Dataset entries
Content starts

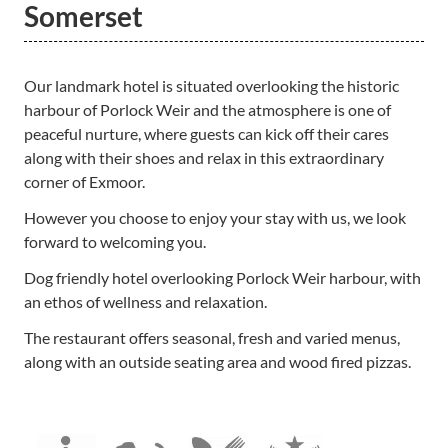
Somerset
Our landmark hotel is situated overlooking the historic
harbour of Porlock Weir and the atmosphere is one of
peaceful nurture, where guests can kick off their cares
along with their shoes and relax in this extraordinary
corner of Exmoor.
However you choose to enjoy your stay with us, we look
forward to welcoming you.
Dog friendly hotel overlooking Porlock Weir harbour, with
an ethos of wellness and relaxation.
The restaurant offers seasonal, fresh and varied menus,
along with an outside seating area and wood fired pizzas.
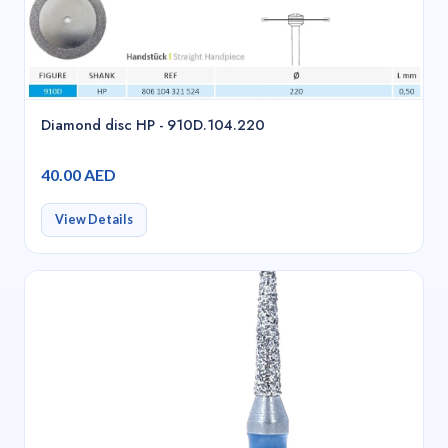
Diamond disc HP - 910D.104.220
40.00 AED
View Details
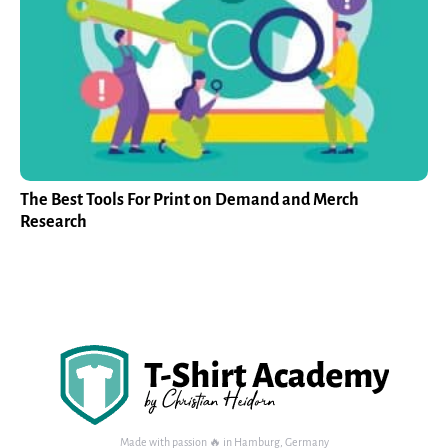
The Best Tools For Print on Demand and Merch
Research
Made with passion 🔥 in Hamburg, Germany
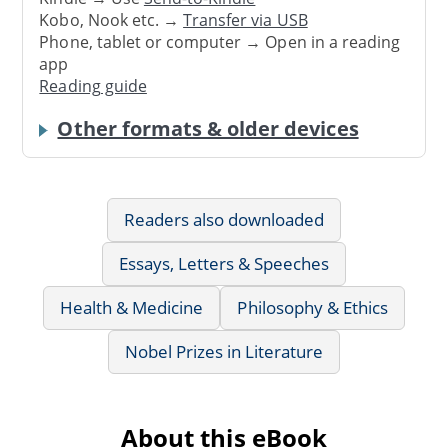
Kobo, Nook etc. →
Transfer via USB
Phone, tablet or computer → Open in a reading
app
Reading guide
Other formats & older devices
Readers also downloaded
Essays, Letters & Speeches
Health & Medicine
Philosophy & Ethics
Nobel Prizes in Literature
About this eBook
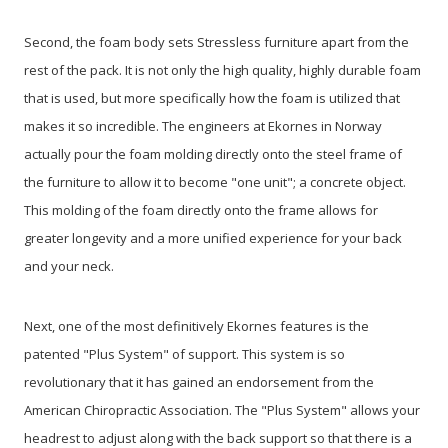
Second, the foam body sets Stressless furniture apart from the
rest of the pack. It is not only the high quality, highly durable foam
that is used, but more specifically how the foam is utilized that
makes it so incredible. The engineers at Ekornes in Norway
actually pour the foam molding directly onto the steel frame of
the furniture to allow it to become "one unit"; a concrete object.
This molding of the foam directly onto the frame allows for
greater longevity and a more unified experience for your back
and your neck.
Next, one of the most definitively Ekornes features is the
patented "Plus System" of support. This system is so
revolutionary that it has gained an endorsement from the
American Chiropractic Association. The "Plus System" allows your
headrest to adjust along with the back support so that there is a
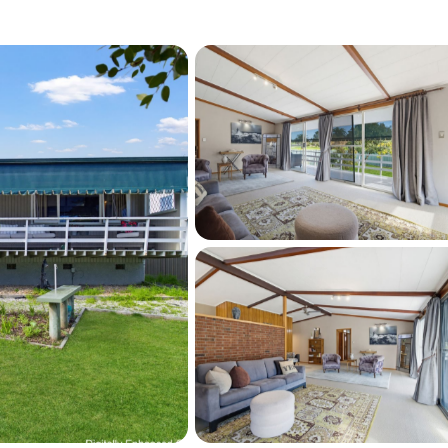
cter, flexibility and such a desirable golf 
 available. Whether you’re searching for your 
ome or the ideal place to embrace an easy-
 Avenue is one you won’t want to miss.
y to arrange your private viewing or request 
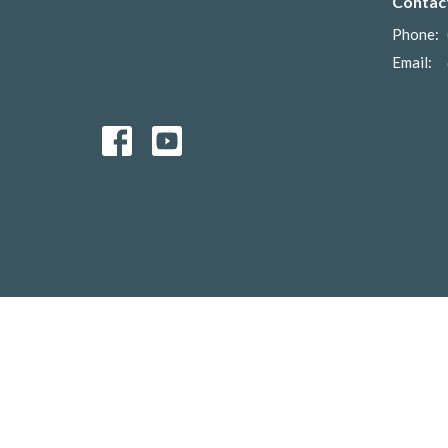
Contac
Phone:
Email
:
© 2026 Anglican Diocese of Ontario. All Rights Reserved. |
Lo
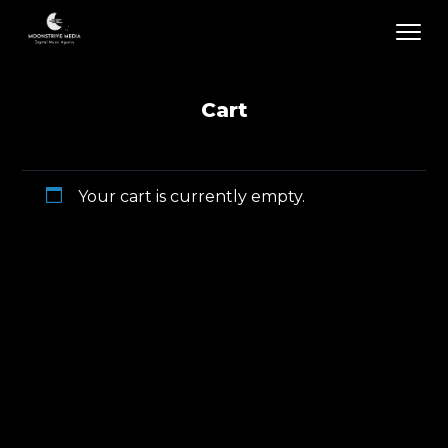
Cart
Your cart is currently empty.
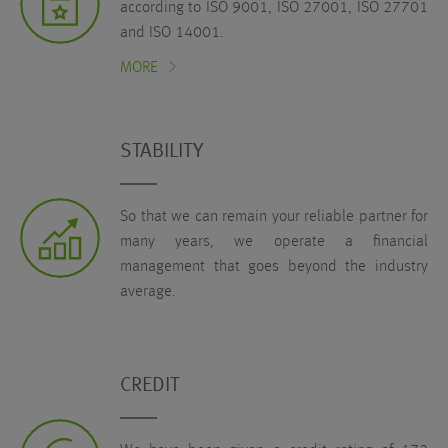
according to ISO 9001, ISO 27001, ISO 27701
and ISO 14001.
MORE
STABILITY
So that we can remain your reliable partner for
many years, we operate a financial
management that goes beyond the industry
average.
CREDIT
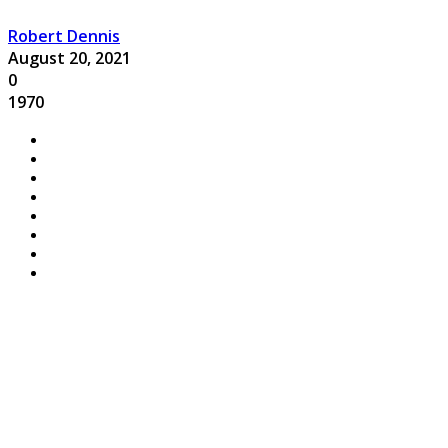
Robert Dennis
August 20, 2021
0
1970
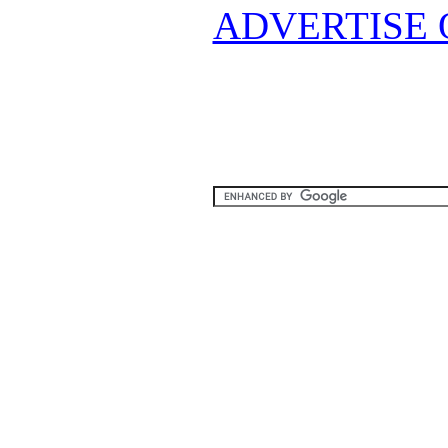
ADVERTISE 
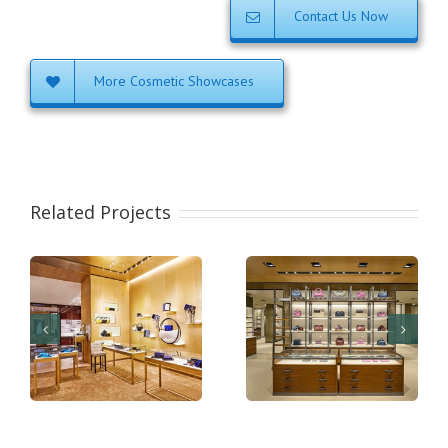
Contact Us Now
More Cosmetic Showcases
Related Projects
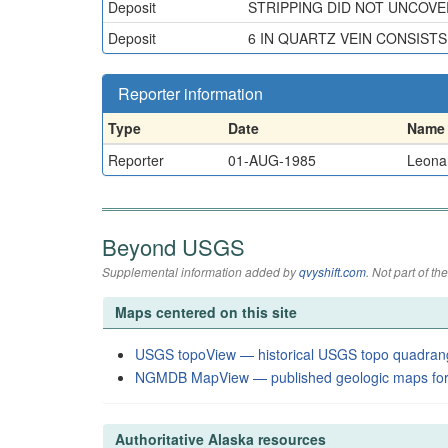
Deposit
STRIPPING DID NOT UNCOVE
Deposit
6 IN QUARTZ VEIN CONSIST
Reporter information
Type
Date
Name
Reporter
01-AUG-1985
Leonar
Beyond USGS
Supplemental information added by
qvyshift.com
. Not part of 
Maps centered on this site
USGS topoView — historical USGS topo quadran
NGMDB MapView — published geologic maps for
Authoritative Alaska resources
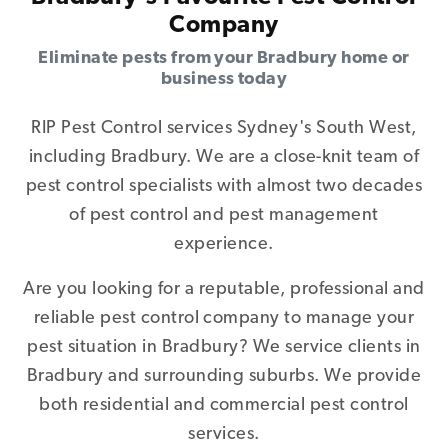
Company
Eliminate pests from your Bradbury home or
business today
RIP Pest Control services Sydney's South West,
including Bradbury. We are a close-knit team of
pest control specialists with almost two decades
of pest control and pest management
experience.
Are you looking for a reputable, professional and
reliable pest control company to manage your
pest situation in Bradbury? We service clients in
Bradbury and surrounding suburbs. We provide
both residential and commercial pest control
services.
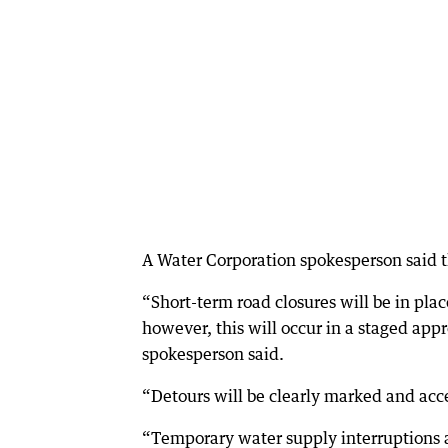
A Water Corporation spokesperson said t
“Short-term road closures will be in pla
however, this will occur in a staged appr
spokesperson said.
“Detours will be clearly marked and acce
“Temporary water supply interruptions 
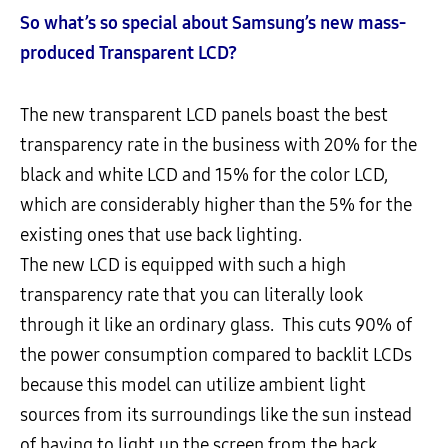
So what’s so special about Samsung’s new mass-
produced Transparent LCD?
The new transparent LCD panels boast the best
transparency rate in the business with 20% for the
black and white LCD and 15% for the color LCD,
which are considerably higher than the 5% for the
existing ones that use back lighting.
The new LCD is equipped with such a high
transparency rate that you can literally look
through it like an ordinary glass. This cuts 90% of
the power consumption compared to backlit LCDs
because this model can utilize ambient light
sources from its surroundings like the sun instead
of having to light up the screen from the back.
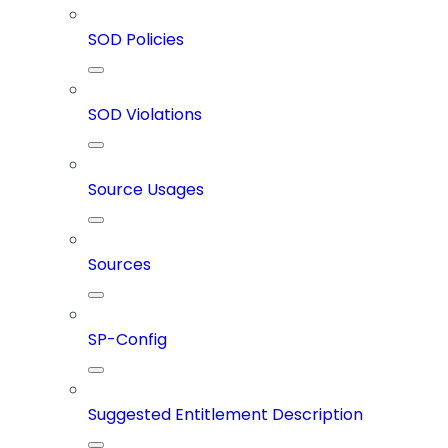
SOD Policies
SOD Violations
Source Usages
Sources
SP-Config
Suggested Entitlement Description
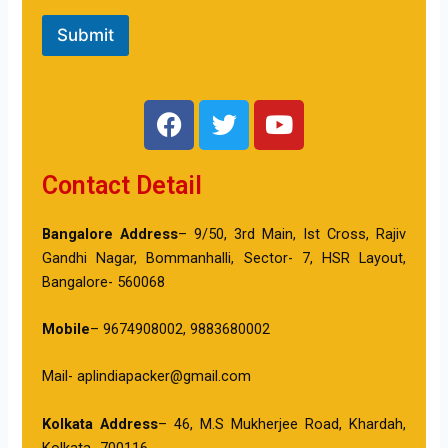
Submit
F
T
Y
a
w
o
c
i
u
Contact Detail
e
t
t
b
t
u
o
e
b
Bangalore Address
– 9/50, 3rd Main, Ist Cross, Rajiv
o
r
e
Gandhi Nagar, Bommanhalli, Sector- 7, HSR Layout,
k
Bangalore- 560068
Mobile
– 9674908002, 9883680002
Mail- aplindiapacker@gmail.com
Kolkata Address
– 46, M.S Mukherjee Road, Khardah,
Kolkata- 700116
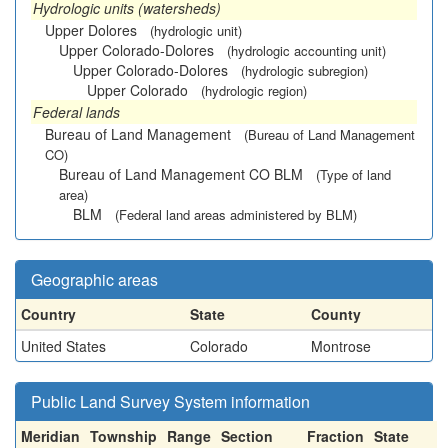
Hydrologic units (watersheds)
Upper Dolores
(hydrologic unit)
Upper Colorado-Dolores
(hydrologic accounting unit)
Upper Colorado-Dolores
(hydrologic subregion)
Upper Colorado
(hydrologic region)
Federal lands
Bureau of Land Management
(Bureau of Land Management
CO)
Bureau of Land Management CO BLM
(Type of land
area)
BLM
(Federal land areas administered by BLM)
Geographic areas
Country
State
County
United States
Colorado
Montrose
Public Land Survey System information
Meridian
Township
Range
Section
Fraction
State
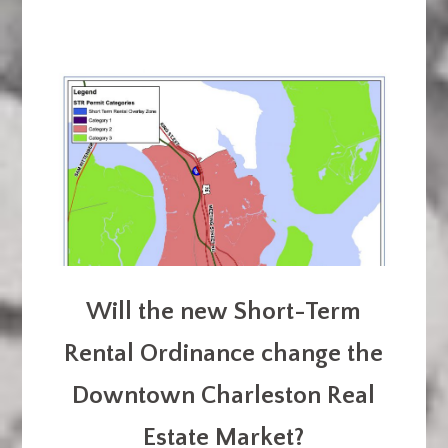
Will the new Short-Term
Rental Ordinance change the
Downtown Charleston Real
Estate Market?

Content ends

_Work to be completed:_
The records above must be returned exactly, with each picture omitted.

_Response for this exercise:_
Somerset
Our landmark hotel is situated overlooking the historic
harbour of Porlock Weir and the atmosphere is one of
peaceful nurture, where guests can kick off their cares
along with their shoes and relax in this extraordinary
corner of Exmoor.
However you choose to enjoy your stay with us, we look
forward to welcoming you.
Dog friendly hotel overlooking Porlock Weir harbour, with
an ethos of wellness and relaxation.
The restaurant offers seasonal, fresh and varied menus,
along with an outside seating area and wood fired pizzas.
Diamond disc HP - 910D.104.220
40.00 AED
View Details
The Best Tools For Print on Demand and Merch
Research
Made with passion 🔥 in Hamburg, Germany
Kobo, Nook etc. →
Transfer via USB
Phone, tablet or computer → Open in a reading
app
Reading guide
Other formats & older devices
Readers also downloaded
Essays, Letters & Speeches
Health & Medicine
Philosophy & Ethics
Nobel Prizes in Literature
About this eBook
Second, the foam body sets Stressless furniture apart from the
rest of the pack. It is not only the high quality, highly durable foam
that is used, but more specifically how the foam is utilized that
makes it so incredible. The engineers at Ekornes in Norway
actually pour the foam molding directly onto the steel frame of
the furniture to allow it to become "one unit"; a concrete object.
This molding of the foam directly onto the frame allows for
greater longevity and a more unified experience for your back
and your neck.
Next, one of the most definitively Ekornes features is the
patented "Plus System" of support. This system is so
revolutionary that it has gained an endorsement from the
American Chiropractic Association. The "Plus System" allows your
headrest to adjust along with the back support so that there is a
cter, flexibility and such a desirable golf 
 available. Whether you’re searching for your 
ome or the ideal place to embrace an easy-
 Avenue is one you won’t want to miss.
y to arrange your private viewing or request 
Contac
Phone:
Email
:
© 2026 Anglican Diocese of Ontario. All Rights Reserved. |
Lo
Cart
Your cart is currently empty.
according to ISO 9001, ISO 27001, ISO 27701
and ISO 14001.
MORE
STABILITY
So that we can remain your reliable partner for
many years, we operate a financial
management that goes beyond the industry
average.
CREDIT
Robert Dennis
August 20, 2021
0
1970
ADVERTISE 
Contact Us Now
More Cosmetic Showcases
Related Projects
Deposit
STRIPPING DID NOT UNCOVE
Deposit
6 IN QUARTZ VEIN CONSIST
Reporter information
Type
Date
Name
Reporter
01-AUG-1985
Leonar
Beyond USGS
Supplemental information added by
qvyshift.com
. Not part of 
Maps centered on this site
USGS topoView — historical USGS topo quadran
NGMDB MapView — published geologic maps for
Authoritative Alaska resources
Company
Eliminate pests from your Bradbury home or
business today
RIP Pest Control services Sydney's South West,
including Bradbury. We are a close-knit team of
pest control specialists with almost two decades
of pest control and pest management
experience.
Are you looking for a reputable, professional and
reliable pest control company to manage your
pest situation in Bradbury? We service clients in
Bradbury and surrounding suburbs. We provide
both residential and commercial pest control
services.
A Water Corporation spokesperson said t
“Short-term road closures will be in pla
however, this will occur in a staged appr
spokesperson said.
“Detours will be clearly marked and acce
“Temporary water supply interruptions 
So what’s so special about Samsung’s new mass-
produced Transparent LCD?
The new transparent LCD panels boast the best
transparency rate in the business with 20% for the
black and white LCD and 15% for the color LCD,
which are considerably higher than the 5% for the
existing ones that use back lighting.
The new LCD is equipped with such a high
transparency rate that you can literally look
through it like an ordinary glass. This cuts 90% of
the power consumption compared to backlit LCDs
because this model can utilize ambient light
sources from its surroundings like the sun instead
of having to light up the screen from the back.
SOD Policies
SOD Violations
Source Usages
Sources
SP-Config
Suggested Entitlement Description
Submit
F
T
Y
a
w
o
c
i
u
Contact Detail
e
t
t
b
t
u
o
e
b
Bangalore Address
– 9/50, 3rd Main, Ist Cross, Rajiv
o
r
e
Gandhi Nagar, Bommanhalli, Sector- 7, HSR Layout,
k
Bangalore- 560068
Mobile
– 9674908002, 9883680002
Mail- aplindiapacker@gmail.com
Kolkata Address
– 46, M.S Mukherjee Road, Khardah,
Kolkata- 700116
Hydrologic units (watersheds)
Upper Dolores
(hydrologic unit)
Upper Colorado-Dolores
(hydrologic accounting unit)
Upper Colorado-Dolores
(hydrologic subregion)
Upper Colorado
(hydrologic region)
Federal lands
Bureau of Land Management
(Bureau of Land Management
CO)
Bureau of Land Management CO BLM
(Type of land
area)
BLM
(Federal land areas administered by BLM)
Geographic areas
Country
State
County
United States
Colorado
Montrose
Public Land Survey System information
Meridian
Township
Range
Section
Fraction
State
Will the new Short-Term
Rental Ordinance change the
Downtown Charleston Real
Estate Market?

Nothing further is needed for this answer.